Records for the exercise:

▬▬▬▬▬▬▬▬▬▬

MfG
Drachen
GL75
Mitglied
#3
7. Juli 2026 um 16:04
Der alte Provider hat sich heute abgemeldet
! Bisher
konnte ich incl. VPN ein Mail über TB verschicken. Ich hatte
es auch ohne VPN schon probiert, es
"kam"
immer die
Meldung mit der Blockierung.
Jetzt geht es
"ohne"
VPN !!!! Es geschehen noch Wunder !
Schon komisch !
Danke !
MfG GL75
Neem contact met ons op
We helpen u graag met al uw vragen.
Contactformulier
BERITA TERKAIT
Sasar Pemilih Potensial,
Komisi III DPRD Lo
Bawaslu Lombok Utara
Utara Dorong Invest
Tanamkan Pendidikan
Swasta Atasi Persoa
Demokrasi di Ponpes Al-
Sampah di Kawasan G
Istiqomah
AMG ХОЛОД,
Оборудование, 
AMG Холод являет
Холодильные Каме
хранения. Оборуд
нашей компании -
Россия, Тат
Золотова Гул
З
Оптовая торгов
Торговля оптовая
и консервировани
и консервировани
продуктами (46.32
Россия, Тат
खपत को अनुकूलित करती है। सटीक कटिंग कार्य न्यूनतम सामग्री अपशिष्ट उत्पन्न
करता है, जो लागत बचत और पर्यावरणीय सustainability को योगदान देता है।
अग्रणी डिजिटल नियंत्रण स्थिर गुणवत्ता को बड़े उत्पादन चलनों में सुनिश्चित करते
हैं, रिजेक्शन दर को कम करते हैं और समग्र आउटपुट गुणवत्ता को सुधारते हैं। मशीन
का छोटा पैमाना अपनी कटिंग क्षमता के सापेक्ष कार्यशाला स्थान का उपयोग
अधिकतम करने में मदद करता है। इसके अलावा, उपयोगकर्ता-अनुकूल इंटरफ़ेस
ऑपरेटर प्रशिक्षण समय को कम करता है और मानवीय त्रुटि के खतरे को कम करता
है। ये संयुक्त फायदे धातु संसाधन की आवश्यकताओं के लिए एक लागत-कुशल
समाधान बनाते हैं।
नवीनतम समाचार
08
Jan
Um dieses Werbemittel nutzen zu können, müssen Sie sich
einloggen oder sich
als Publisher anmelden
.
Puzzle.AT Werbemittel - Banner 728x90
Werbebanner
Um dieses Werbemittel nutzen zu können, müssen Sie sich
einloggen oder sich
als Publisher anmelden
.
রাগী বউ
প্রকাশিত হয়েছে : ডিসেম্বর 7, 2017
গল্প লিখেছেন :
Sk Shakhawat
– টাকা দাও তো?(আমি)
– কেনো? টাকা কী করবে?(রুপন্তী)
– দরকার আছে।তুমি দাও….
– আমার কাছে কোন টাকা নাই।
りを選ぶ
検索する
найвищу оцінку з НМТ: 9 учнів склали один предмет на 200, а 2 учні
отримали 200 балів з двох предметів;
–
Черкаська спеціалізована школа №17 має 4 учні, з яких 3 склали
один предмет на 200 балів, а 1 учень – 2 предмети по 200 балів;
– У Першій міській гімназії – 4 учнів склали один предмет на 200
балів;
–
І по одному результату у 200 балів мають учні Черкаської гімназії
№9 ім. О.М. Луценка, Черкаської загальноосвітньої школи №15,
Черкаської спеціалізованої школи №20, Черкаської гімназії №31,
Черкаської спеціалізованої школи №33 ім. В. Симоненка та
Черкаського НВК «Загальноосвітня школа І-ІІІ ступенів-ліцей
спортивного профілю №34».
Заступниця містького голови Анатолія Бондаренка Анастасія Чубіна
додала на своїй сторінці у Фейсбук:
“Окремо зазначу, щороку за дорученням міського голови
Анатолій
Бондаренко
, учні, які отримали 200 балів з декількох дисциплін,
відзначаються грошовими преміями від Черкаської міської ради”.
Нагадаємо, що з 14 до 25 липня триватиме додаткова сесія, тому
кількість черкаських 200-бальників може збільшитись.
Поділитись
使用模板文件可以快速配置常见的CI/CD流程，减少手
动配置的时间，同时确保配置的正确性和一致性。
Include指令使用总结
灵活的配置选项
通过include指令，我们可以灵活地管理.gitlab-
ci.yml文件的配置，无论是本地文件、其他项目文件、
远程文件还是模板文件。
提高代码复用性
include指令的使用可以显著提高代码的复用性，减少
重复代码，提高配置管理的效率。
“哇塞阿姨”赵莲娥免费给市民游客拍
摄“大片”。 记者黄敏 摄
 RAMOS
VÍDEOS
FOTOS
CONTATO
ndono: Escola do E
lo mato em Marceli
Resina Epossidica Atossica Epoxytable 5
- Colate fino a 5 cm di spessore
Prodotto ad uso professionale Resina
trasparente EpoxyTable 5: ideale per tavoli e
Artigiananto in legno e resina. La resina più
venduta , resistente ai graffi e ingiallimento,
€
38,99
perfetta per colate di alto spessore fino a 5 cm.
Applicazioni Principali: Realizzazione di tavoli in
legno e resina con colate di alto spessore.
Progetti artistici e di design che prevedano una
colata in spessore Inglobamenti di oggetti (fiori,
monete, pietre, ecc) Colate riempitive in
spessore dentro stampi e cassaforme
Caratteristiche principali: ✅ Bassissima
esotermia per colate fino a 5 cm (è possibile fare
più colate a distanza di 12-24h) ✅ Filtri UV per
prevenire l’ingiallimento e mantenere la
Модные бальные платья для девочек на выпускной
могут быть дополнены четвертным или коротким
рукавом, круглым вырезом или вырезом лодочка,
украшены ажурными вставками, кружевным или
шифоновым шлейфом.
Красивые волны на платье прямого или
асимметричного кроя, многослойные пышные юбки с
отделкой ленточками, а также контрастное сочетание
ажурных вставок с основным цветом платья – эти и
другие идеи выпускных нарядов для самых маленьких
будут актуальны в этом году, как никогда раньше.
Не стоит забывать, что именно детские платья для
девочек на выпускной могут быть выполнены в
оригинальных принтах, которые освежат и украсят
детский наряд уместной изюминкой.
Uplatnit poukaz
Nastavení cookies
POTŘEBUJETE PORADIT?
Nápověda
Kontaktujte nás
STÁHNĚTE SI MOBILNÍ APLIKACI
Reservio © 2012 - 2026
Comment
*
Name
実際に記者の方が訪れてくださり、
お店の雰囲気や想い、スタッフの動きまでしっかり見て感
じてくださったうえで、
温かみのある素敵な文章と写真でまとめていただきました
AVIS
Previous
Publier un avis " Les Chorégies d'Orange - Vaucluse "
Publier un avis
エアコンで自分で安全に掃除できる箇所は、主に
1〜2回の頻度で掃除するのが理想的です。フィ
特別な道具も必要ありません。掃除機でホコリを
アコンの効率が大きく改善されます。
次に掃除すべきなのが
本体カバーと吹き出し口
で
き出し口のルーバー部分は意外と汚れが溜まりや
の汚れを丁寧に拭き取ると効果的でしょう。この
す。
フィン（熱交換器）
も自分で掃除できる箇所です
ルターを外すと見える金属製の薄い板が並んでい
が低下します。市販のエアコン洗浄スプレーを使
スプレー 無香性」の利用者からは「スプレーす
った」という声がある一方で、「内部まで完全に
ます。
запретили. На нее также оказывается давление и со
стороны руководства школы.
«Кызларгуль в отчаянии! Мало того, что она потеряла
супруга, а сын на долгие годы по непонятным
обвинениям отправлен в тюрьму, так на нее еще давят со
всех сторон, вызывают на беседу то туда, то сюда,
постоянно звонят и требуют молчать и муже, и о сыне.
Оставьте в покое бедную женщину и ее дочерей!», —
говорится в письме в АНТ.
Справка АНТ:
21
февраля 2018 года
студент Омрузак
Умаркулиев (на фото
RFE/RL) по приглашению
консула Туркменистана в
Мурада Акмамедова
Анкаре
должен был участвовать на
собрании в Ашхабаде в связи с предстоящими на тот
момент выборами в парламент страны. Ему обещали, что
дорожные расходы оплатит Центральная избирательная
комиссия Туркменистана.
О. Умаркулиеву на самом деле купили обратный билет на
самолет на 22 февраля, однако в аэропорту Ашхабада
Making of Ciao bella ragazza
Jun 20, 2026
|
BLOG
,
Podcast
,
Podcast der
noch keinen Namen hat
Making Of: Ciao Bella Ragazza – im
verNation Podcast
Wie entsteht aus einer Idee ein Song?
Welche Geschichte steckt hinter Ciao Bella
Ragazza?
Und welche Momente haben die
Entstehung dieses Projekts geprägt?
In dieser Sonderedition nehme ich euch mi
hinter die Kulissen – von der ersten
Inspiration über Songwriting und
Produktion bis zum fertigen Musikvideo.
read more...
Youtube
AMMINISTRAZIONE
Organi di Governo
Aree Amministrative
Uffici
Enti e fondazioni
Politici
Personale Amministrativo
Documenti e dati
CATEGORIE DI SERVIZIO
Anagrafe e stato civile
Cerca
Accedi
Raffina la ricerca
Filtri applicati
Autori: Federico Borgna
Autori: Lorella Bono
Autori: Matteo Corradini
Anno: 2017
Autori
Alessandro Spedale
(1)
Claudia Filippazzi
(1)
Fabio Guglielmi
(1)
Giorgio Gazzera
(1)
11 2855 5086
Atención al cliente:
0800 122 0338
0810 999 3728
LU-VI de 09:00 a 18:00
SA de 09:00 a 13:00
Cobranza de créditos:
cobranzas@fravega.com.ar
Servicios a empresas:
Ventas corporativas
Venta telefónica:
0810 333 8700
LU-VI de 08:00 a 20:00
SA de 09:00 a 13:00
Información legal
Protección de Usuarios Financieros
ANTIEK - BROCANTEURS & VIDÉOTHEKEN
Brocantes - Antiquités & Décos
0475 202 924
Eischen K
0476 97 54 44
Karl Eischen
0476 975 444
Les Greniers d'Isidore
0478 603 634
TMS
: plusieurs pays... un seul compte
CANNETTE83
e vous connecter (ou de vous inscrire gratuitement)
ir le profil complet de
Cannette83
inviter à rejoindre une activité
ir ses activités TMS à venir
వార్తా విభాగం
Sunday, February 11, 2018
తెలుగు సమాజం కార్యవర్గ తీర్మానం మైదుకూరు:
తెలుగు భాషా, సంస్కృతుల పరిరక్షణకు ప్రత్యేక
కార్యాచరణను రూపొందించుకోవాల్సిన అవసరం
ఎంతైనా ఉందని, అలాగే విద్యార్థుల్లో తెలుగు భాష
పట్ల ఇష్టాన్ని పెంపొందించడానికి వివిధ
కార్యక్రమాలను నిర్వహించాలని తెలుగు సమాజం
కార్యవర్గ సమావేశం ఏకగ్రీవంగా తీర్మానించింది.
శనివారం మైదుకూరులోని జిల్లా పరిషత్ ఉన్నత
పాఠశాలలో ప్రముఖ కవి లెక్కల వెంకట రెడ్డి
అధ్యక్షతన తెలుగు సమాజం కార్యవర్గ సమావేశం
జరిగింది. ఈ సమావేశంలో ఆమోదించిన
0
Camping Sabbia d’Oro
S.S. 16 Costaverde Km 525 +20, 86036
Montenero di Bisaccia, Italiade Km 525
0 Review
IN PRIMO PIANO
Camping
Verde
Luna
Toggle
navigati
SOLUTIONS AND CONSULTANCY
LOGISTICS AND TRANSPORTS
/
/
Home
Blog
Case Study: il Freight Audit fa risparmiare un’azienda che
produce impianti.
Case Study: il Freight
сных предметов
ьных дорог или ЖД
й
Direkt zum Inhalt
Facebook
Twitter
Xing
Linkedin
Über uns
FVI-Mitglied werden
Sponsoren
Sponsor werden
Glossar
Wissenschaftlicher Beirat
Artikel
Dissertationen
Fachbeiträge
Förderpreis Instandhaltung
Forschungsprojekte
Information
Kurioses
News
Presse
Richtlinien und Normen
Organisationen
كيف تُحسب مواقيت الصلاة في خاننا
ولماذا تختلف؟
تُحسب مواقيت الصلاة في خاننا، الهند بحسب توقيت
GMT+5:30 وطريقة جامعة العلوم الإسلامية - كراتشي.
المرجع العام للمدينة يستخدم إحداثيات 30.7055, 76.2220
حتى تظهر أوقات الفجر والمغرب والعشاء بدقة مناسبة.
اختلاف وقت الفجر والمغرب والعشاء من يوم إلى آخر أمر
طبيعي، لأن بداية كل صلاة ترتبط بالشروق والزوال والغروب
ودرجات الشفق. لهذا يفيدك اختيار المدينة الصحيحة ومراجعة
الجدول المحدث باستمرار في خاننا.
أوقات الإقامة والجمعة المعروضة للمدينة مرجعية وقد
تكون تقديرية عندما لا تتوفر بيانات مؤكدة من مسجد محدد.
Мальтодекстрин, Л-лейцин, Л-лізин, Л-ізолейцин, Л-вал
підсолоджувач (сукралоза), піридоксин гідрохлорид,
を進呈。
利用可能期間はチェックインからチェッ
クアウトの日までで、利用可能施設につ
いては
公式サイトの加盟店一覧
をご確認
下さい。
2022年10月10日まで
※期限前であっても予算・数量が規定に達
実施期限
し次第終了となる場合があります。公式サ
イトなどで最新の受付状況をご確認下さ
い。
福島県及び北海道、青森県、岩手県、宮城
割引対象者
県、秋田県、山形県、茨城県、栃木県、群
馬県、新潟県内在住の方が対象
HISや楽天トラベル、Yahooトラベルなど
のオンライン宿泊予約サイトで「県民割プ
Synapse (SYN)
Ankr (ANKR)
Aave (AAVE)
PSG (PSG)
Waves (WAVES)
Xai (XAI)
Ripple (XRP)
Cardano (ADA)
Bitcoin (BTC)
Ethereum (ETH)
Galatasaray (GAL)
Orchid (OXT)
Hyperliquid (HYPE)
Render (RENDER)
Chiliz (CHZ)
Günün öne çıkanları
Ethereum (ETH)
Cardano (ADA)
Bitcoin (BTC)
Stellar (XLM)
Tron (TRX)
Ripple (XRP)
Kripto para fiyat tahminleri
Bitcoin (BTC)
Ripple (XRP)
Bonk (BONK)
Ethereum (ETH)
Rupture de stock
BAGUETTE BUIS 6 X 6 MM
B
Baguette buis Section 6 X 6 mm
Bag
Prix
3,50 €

▬▬▬▬▬▬▬▬▬▬

Try it:
Look above for the line containing "AMG Холод являет". Output from there through the line containing "का छोटा पैमाना", exactly and inclusively.

Exercise output:
AMG Холод являет
Холодильные Каме
хранения. Оборуд
нашей компании -
Россия, Тат
Золотова Гул
З
Оптовая торгов
Торговля оптовая
и консервировани
и консервировани
продуктами (46.32
Россия, Тат
खपत को अनुकूलित करती है। सटीक कटिंग कार्य न्यूनतम सामग्री अपशिष्ट उत्पन्न
करता है, जो लागत बचत और पर्यावरणीय सustainability को योगदान देता है।
अग्रणी डिजिटल नियंत्रण स्थिर गुणवत्ता को बड़े उत्पादन चलनों में सुनिश्चित करते
हैं, रिजेक्शन दर को कम करते हैं और समग्र आउटपुट गुणवत्ता को सुधारते हैं। मशीन
का छोटा पैमाना अपनी कटिंग क्षमता के सापेक्ष कार्यशाला स्थान का उपयोग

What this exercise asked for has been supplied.